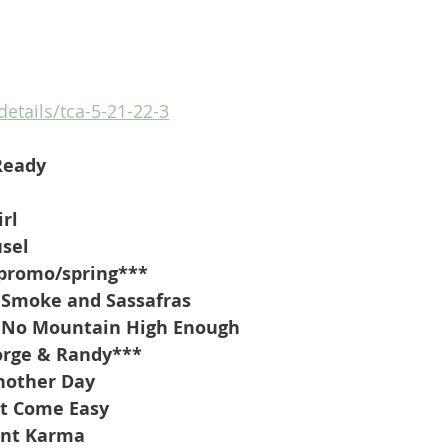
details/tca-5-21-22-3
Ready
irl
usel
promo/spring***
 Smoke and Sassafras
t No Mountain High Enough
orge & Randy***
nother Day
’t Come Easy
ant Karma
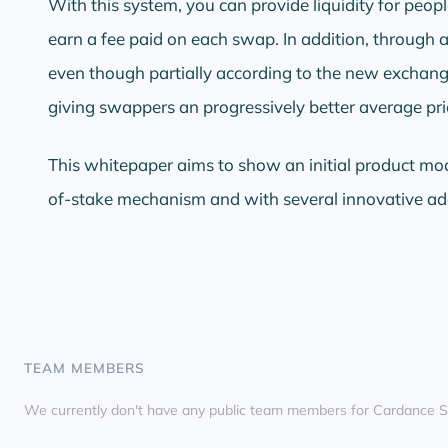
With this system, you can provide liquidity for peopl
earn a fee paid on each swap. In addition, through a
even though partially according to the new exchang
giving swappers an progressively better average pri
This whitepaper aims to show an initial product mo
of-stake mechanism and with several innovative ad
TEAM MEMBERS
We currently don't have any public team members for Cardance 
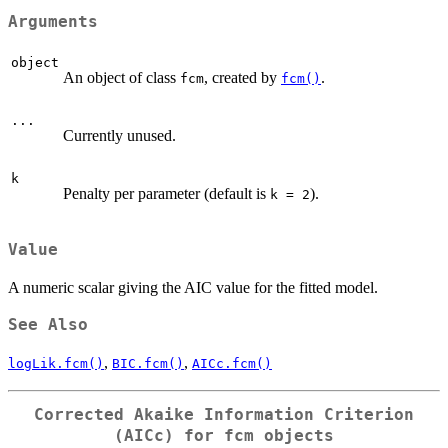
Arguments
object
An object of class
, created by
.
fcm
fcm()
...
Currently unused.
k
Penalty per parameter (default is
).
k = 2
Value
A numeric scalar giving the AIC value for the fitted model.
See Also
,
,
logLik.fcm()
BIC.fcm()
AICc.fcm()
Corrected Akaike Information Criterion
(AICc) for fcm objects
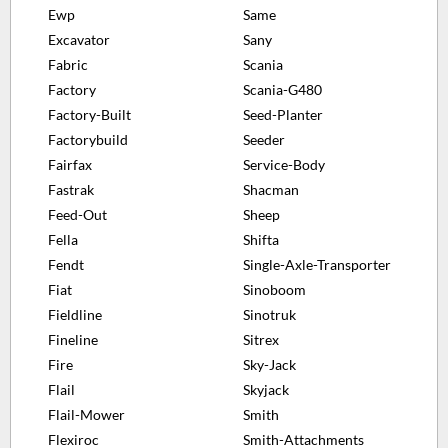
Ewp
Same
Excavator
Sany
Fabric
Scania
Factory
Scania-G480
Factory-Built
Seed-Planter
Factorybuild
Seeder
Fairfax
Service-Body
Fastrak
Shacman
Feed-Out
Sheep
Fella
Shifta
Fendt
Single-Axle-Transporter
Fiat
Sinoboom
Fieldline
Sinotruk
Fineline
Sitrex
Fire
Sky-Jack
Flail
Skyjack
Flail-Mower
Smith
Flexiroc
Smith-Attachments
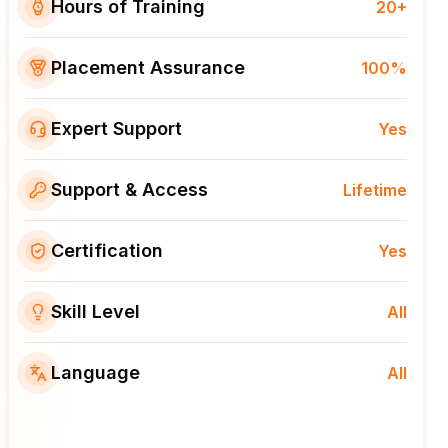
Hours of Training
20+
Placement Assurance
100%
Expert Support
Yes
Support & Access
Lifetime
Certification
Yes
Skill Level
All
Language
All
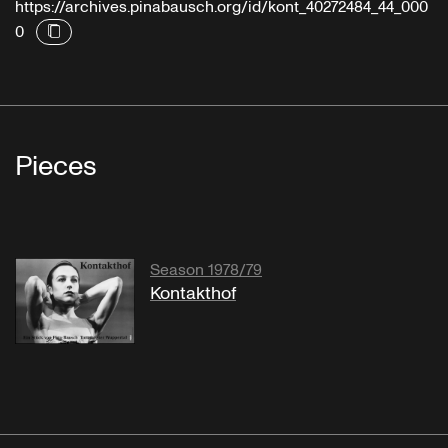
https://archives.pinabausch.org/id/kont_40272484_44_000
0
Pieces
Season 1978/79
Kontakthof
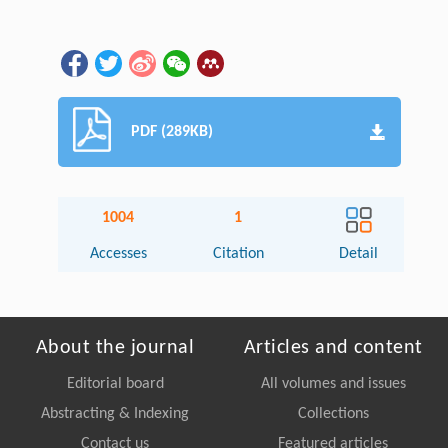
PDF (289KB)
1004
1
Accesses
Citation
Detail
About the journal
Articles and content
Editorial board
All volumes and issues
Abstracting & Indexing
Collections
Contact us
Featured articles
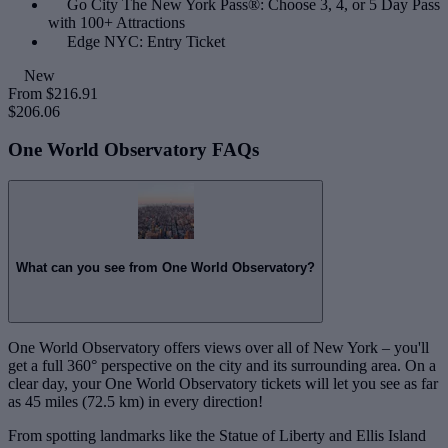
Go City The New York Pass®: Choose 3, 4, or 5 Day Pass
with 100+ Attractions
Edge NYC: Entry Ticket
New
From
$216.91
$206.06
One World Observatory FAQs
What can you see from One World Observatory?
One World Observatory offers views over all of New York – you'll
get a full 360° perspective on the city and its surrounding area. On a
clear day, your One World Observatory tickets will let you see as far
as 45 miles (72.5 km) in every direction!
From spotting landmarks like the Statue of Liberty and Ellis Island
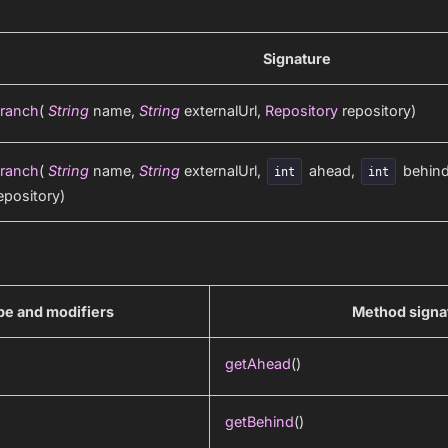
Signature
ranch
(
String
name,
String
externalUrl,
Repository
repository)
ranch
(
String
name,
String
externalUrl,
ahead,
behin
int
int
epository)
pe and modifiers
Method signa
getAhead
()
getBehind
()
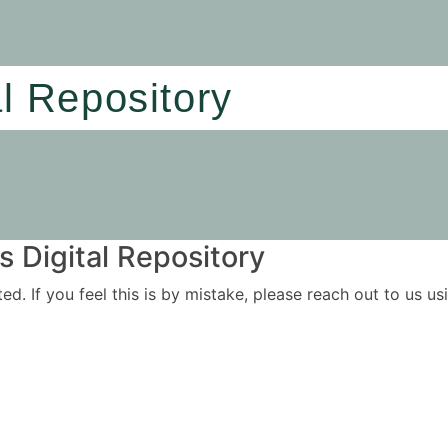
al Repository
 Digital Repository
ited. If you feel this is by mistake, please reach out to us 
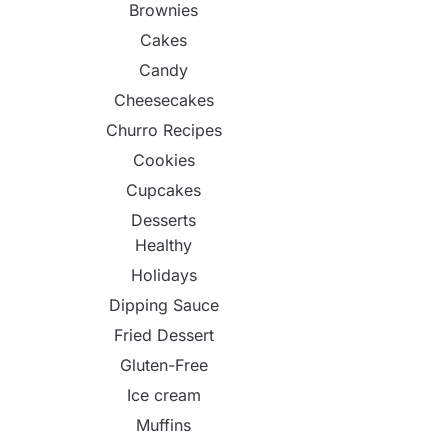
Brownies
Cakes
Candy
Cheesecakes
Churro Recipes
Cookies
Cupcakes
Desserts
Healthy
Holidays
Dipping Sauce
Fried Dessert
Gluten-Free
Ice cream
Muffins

····················

YOUR GOAL: Scan the records above and show every line in which the word "York" occurs.

WRITTEN SOLUTION:
Go City The New York Pass®: Choose 3, 4, or 5 Day Pass
One World Observatory offers views over all of New York – you'll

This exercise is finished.